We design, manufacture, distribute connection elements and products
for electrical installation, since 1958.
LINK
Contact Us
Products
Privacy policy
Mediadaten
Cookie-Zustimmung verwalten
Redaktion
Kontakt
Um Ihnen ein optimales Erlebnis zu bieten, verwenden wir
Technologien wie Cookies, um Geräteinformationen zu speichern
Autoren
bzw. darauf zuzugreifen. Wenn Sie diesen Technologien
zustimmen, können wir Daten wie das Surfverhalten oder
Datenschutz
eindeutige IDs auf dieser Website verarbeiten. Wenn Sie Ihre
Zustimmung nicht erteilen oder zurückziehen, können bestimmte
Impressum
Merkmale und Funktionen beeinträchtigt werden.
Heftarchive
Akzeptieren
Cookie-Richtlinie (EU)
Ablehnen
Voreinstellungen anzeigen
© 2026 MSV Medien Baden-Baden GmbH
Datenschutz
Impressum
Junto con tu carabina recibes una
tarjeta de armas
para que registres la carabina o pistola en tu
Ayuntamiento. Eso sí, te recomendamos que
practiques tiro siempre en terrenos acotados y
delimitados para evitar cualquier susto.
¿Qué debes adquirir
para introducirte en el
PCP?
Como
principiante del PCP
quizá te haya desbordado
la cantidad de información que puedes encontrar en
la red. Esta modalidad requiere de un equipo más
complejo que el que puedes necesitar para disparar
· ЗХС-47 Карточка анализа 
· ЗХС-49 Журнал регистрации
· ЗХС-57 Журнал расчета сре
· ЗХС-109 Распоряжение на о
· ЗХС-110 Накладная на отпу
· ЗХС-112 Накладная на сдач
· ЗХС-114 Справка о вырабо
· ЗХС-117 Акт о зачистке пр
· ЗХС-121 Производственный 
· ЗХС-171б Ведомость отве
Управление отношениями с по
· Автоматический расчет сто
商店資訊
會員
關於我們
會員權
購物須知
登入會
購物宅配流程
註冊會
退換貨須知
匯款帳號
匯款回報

....

Task: Once you have read the records above, write them all out exactly.

Solution to the exercise:
We design, manufacture, distribute connection elements and products
for electrical installation, since 1958.
LINK
Contact Us
Products
Privacy policy
Mediadaten
Cookie-Zustimmung verwalten
Redaktion
Kontakt
Um Ihnen ein optimales Erlebnis zu bieten, verwenden wir
Technologien wie Cookies, um Geräteinformationen zu speichern
Autoren
bzw. darauf zuzugreifen. Wenn Sie diesen Technologien
zustimmen, können wir Daten wie das Surfverhalten oder
Datenschutz
eindeutige IDs auf dieser Website verarbeiten. Wenn Sie Ihre
Zustimmung nicht erteilen oder zurückziehen, können bestimmte
Impressum
Merkmale und Funktionen beeinträchtigt werden.
Heftarchive
Akzeptieren
Cookie-Richtlinie (EU)
Ablehnen
Voreinstellungen anzeigen
© 2026 MSV Medien Baden-Baden GmbH
Datenschutz
Impressum
Junto con tu carabina recibes una
tarjeta de armas
para que registres la carabina o pistola en tu
Ayuntamiento. Eso sí, te recomendamos que
practiques tiro siempre en terrenos acotados y
delimitados para evitar cualquier susto.
¿Qué debes adquirir
para introducirte en el
PCP?
Como
principiante del PCP
quizá te haya desbordado
la cantidad de información que puedes encontrar en
la red. Esta modalidad requiere de un equipo más
complejo que el que puedes necesitar para disparar
· ЗХС-47 Карточка анализа 
· ЗХС-49 Журнал регистрации
· ЗХС-57 Журнал расчета сре
· ЗХС-109 Распоряжение на о
· ЗХС-110 Накладная на отпу
· ЗХС-112 Накладная на сдач
· ЗХС-114 Справка о вырабо
· ЗХС-117 Акт о зачистке пр
· ЗХС-121 Производственный 
· ЗХС-171б Ведомость отве
Управление отношениями с по
· Автоматический расчет сто
商店資訊
會員
關於我們
會員權
購物須知
登入會
購物宅配流程
註冊會
退換貨須知
匯款帳號
匯款回報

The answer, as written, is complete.